Muito se tem falado ultimamente sobre os chamados "novos direitos"1.

A evolução social, as transformações tecnológicas, as descobertas científicas e o fenômeno da globalização, entre outros, são fatores que têm levado os juristas a pensar e classificar os direitos em novas categorias, de modo a sistematizar seu estudo e manter a ciência jurídica atualizada e efetiva.

Norberto Bobbio2 já identificava esse fenômeno desde o fim da década de oitenta, e sustentava que eles materializavam as novas demandas da sociedade.

Em verdade, como bem observa Teori Albino Zavascki,3 já no decorrer do século XVIII começava a tomar corpo a idéia dos "direitos fundamentais" que se Page 2 tornaram universais com a Declaração dos Direitos do Homem, durante a Revolução Francesa, cujo lema trazia os postulados básicos desse novo pensamento: liberdade, igualdade e fraternidade.

Dessa forma, o século XIX foi marcado pelo ideal de liberdade, que se constituiu no direito de "primeira geração". Ao fim deste século, com a crise do Estado Liberal, a doutrina desenvolve a igualdade, como direito de "segunda geração", consubstanciada nos direitos econômicos e sociais. Surge, assim, o Estado do bem-estar social.

Já no século XX, com a crise dos direitos sociais, ocasionada por sua inefetividade, passa-se a dar especial atenção à fraternidade e à solidariedade, consolidando, assim, os direitos de "terceira geração".

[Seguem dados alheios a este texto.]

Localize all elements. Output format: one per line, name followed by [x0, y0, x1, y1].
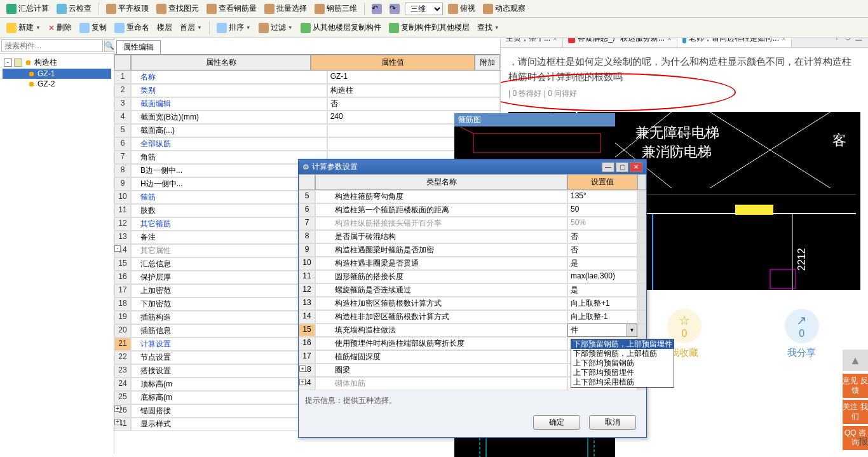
- view-combo[interactable]: 三维: [405, 3, 443, 15]
- svg-rect-0: [473, 133, 600, 153]
- close-button[interactable]: ✕: [630, 162, 642, 172]
- dd-opt-0[interactable]: 下部预留钢筋，上部预留埋件: [571, 339, 674, 349]
- property-tab[interactable]: 属性编辑: [116, 40, 161, 54]
- minimize-button[interactable]: —: [602, 162, 614, 172]
- modal-row-11[interactable]: 11圆形箍筋的搭接长度max(lae,300): [299, 270, 646, 283]
- tree-item-gz2[interactable]: GZ-2: [3, 79, 111, 89]
- col-prop-name: 属性名称: [131, 55, 311, 71]
- modal-row-5[interactable]: 5构造柱箍筋弯勾角度135°: [299, 190, 646, 203]
- svg-rect-14: [735, 205, 773, 215]
- modal-row-14[interactable]: 14构造柱非加密区箍筋根数计算方式向上取整-1: [299, 310, 646, 324]
- floor-first[interactable]: 首层 ▼: [177, 21, 205, 34]
- modal-row-6[interactable]: 6构造柱第一个箍筋距楼板面的距离50: [299, 203, 646, 217]
- tab-1[interactable]: 答疑解惑_广联达服务新...×: [563, 38, 677, 47]
- floor-label: 楼层: [154, 21, 175, 34]
- svg-line-1: [461, 127, 473, 133]
- search-input[interactable]: [1, 39, 103, 52]
- tb-redo[interactable]: ↷: [387, 3, 402, 15]
- tab-2[interactable]: 老师，请问边框柱是如何...×: [677, 38, 792, 47]
- btn-sort[interactable]: 排序 ▼: [214, 21, 254, 34]
- dialog-hint: 提示信息：提供五种选择。: [299, 390, 646, 411]
- dialog-title: 计算参数设置: [312, 161, 600, 172]
- btn-copy-to[interactable]: 复制构件到其他楼层: [386, 21, 472, 34]
- tab-close-1[interactable]: ×: [667, 38, 672, 43]
- btn-rename[interactable]: 重命名: [112, 21, 152, 34]
- tab-0[interactable]: 主页，整个...×: [501, 38, 563, 47]
- btn-copy-from[interactable]: 从其他楼层复制构件: [298, 21, 384, 34]
- scroll-top-button[interactable]: ▲: [843, 350, 868, 371]
- extra-label: 报: [858, 435, 868, 447]
- modal-row-10[interactable]: 10构造柱遇非圈梁是否贯通是: [299, 257, 646, 270]
- btn-find[interactable]: 查找 ▼: [475, 21, 502, 34]
- gear-icon: ⚙: [302, 163, 309, 172]
- new-tab[interactable]: +: [834, 38, 839, 44]
- tb-top-view[interactable]: 俯视: [445, 2, 478, 15]
- col-type-name: 类型名称: [315, 174, 567, 190]
- tree-item-gz1[interactable]: GZ-1: [3, 69, 111, 79]
- component-tree-panel: 🔍 -构造柱 GZ-1 GZ-2: [0, 38, 114, 453]
- modal-row-15[interactable]: 15填充墙构造柱做法件▼: [299, 324, 646, 337]
- tb-undo[interactable]: ↶: [369, 3, 384, 15]
- dd-opt-1[interactable]: 下部预留钢筋，上部植筋: [571, 349, 674, 358]
- chip-follow[interactable]: 关注 我们: [843, 400, 868, 424]
- modal-row-9[interactable]: 9构造柱遇圈梁时箍筋是否加密否: [299, 243, 646, 257]
- calc-params-dialog: ⚙ 计算参数设置 — ▢ ✕ 类型名称 设置值 5构造柱箍筋弯勾角度135°6构…: [298, 159, 647, 438]
- modal-row-8[interactable]: 8是否属于砖混结构否: [299, 230, 646, 243]
- prop-row-6[interactable]: 6全部纵筋: [114, 137, 500, 151]
- col-prop-val: 属性值: [311, 55, 475, 71]
- prop-row-3[interactable]: 3截面编辑否: [114, 97, 500, 111]
- fill-method-dropdown[interactable]: 下部预留钢筋，上部预留埋件 下部预留钢筋，上部植筋 上下部均预留钢筋 上下部均预…: [571, 339, 674, 388]
- property-panel: 属性编辑 属性名称 属性值 附加 1名称GZ-12类别构造柱3截面编辑否4截面宽…: [114, 38, 501, 453]
- chip-feedback[interactable]: 意见 反馈: [843, 374, 868, 398]
- prop-row-5[interactable]: 5截面高(...): [114, 124, 500, 137]
- btn-new[interactable]: 新建 ▼: [4, 21, 43, 34]
- modal-row-12[interactable]: 12螺旋箍筋是否连续通过是: [299, 283, 646, 297]
- tb-dyn-observe[interactable]: 动态观察: [480, 2, 528, 15]
- btn-copy[interactable]: 复制: [77, 21, 109, 34]
- tab-strip: 主页，整个...× 答疑解惑_广联达服务新...× 老师，请问边框柱是如何...…: [501, 38, 868, 48]
- dd-opt-4[interactable]: 上下部均采用植筋: [571, 378, 674, 387]
- dd-opt-3[interactable]: 上下部均预留埋件: [571, 368, 674, 378]
- question-stats: | 0 答得好 | 0 问得好: [508, 88, 860, 99]
- cancel-button[interactable]: 取消: [589, 415, 636, 430]
- dropdown-arrow-icon[interactable]: ▼: [627, 324, 637, 336]
- act-share[interactable]: ↗0 我分享: [785, 309, 819, 359]
- tb-find-elem[interactable]: 查找图元: [154, 2, 201, 15]
- tab-restore[interactable]: ⟲: [843, 38, 851, 44]
- ok-button[interactable]: 确定: [533, 415, 580, 430]
- maximize-button[interactable]: ▢: [616, 162, 628, 172]
- tb-view-rebar[interactable]: 查看钢筋量: [204, 2, 259, 15]
- toolbar-primary: 汇总计算 云检查 平齐板顶 查找图元 查看钢筋量 批量选择 钢筋三维 ↶ ↷ 三…: [0, 0, 868, 18]
- tab-close-0[interactable]: ×: [553, 38, 557, 43]
- tb-batch-select[interactable]: 批量选择: [262, 2, 309, 15]
- btn-filter[interactable]: 过滤 ▼: [256, 21, 295, 34]
- prop-row-4[interactable]: 4截面宽(B边)(mm)240: [114, 111, 500, 124]
- search-button[interactable]: 🔍: [104, 39, 115, 52]
- tb-cloud-check[interactable]: 云检查: [54, 2, 94, 15]
- toolbar-secondary: 新建 ▼ ✕ 删除 复制 重命名 楼层 首层 ▼ 排序 ▼ 过滤 ▼ 从其他楼层…: [0, 18, 868, 38]
- svg-text:2212: 2212: [796, 248, 807, 271]
- tb-sum-calc[interactable]: 汇总计算: [4, 2, 51, 15]
- question-text: ，请问边框柱是如何定义绘制的呢，为什么和构造柱显示颜色不同，在计算构造柱植筋时会…: [508, 54, 860, 85]
- btn-delete[interactable]: ✕ 删除: [46, 21, 74, 34]
- prop-row-1[interactable]: 1名称GZ-1: [114, 71, 500, 84]
- col-set-val: 设置值: [567, 174, 637, 190]
- tb-rebar-3d[interactable]: 钢筋三维: [312, 2, 360, 15]
- dd-opt-2[interactable]: 上下部均预留钢筋: [571, 358, 674, 368]
- modal-row-7[interactable]: 7构造柱纵筋搭接接头错开百分率50%: [299, 217, 646, 230]
- modal-row-13[interactable]: 13构造柱加密区箍筋根数计算方式向上取整+1: [299, 297, 646, 310]
- tab-close-2[interactable]: ×: [782, 38, 786, 43]
- col-prop-ext: 附加: [475, 55, 500, 71]
- tab-menu[interactable]: ☰: [855, 38, 863, 44]
- tb-align-top[interactable]: 平齐板顶: [104, 2, 151, 15]
- tree-root[interactable]: -构造柱: [3, 57, 111, 69]
- prop-row-2[interactable]: 2类别构造柱: [114, 84, 500, 97]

Essa é a sistematização clássica. Contudo, na visão de autores como Ingo Sarlet4 e Paulo Bonavides5, é mais adequado falar em dimensões, ao invés de gerações, uma vez que uma dimensão não substitui a outra, não a apaga ou destrói, apenas a complementa. Por outro lado, os autores pátrios hoje vêm classificando em cinco, e não mais em apenas três, as "dimensões" desses novos direitos.

Nessa linha, de primeira dimensão são aqueles direitos individuais, vinculados à liberdade, igualdade, propriedade, segurança e às diversas formas de opressão. Na lição de Wolkmer6, "são direitos inerentes à individualidade, tidos como atributos naturais, inalienáveis e imprescritíveis, que por serem de defesa e serem estabelecidos contra o Estado, têm especificidade de direitos negativos". Page 3

Direitos de segunda dimensão são aqueles fundados no princípio da igualdade. Têm alcance social, econômico e cultural; são direitos "positivos". Na precisa lição de Celso Lafer7 são "direitos de crédito do indivíduo em relação à coletividade".

De terceira dimensão são os direitos coletivos e difusos, oriundos da solidariedade. Há aqui uma divergência em sede doutrinária, como assinala Wolkmer8:

"Ao reconhecer os direitos de terceira dimensão é possível perceber duas posições entre os doutrinadores nacionais: a) interpretação abrangente acerca dos direitos de solidariedade ou fraternidade (Lafer, Bonavides, Bedin, Sarlet) - incluem-se aqui os direitos relacionados ao desenvolvimento, à paz, à autodeterminação dos povos, ao meio ambiente sadio, à qualidade de vida, o direito de comunicação etc.; b) interpretação específica acerca de direitos transindividuais (Oliveira jr.) - aglutinam-se aqui os direitos de titularidade coletiva e difusa, adquirindo crescente importância o Direito Ambiental e o Direito do Consumidor."

Os direitos coletivos em sentido lato vêm ocupando posição de destaque no ordenamento dos diversos países9. É cada vez maior a preocupação com as demandas coletivas, o que exige do jurista preparo adequado para lidar com essas questões, utilizando, desde a doutrina constitucional clássica até os mais modernos postulados do direito processual.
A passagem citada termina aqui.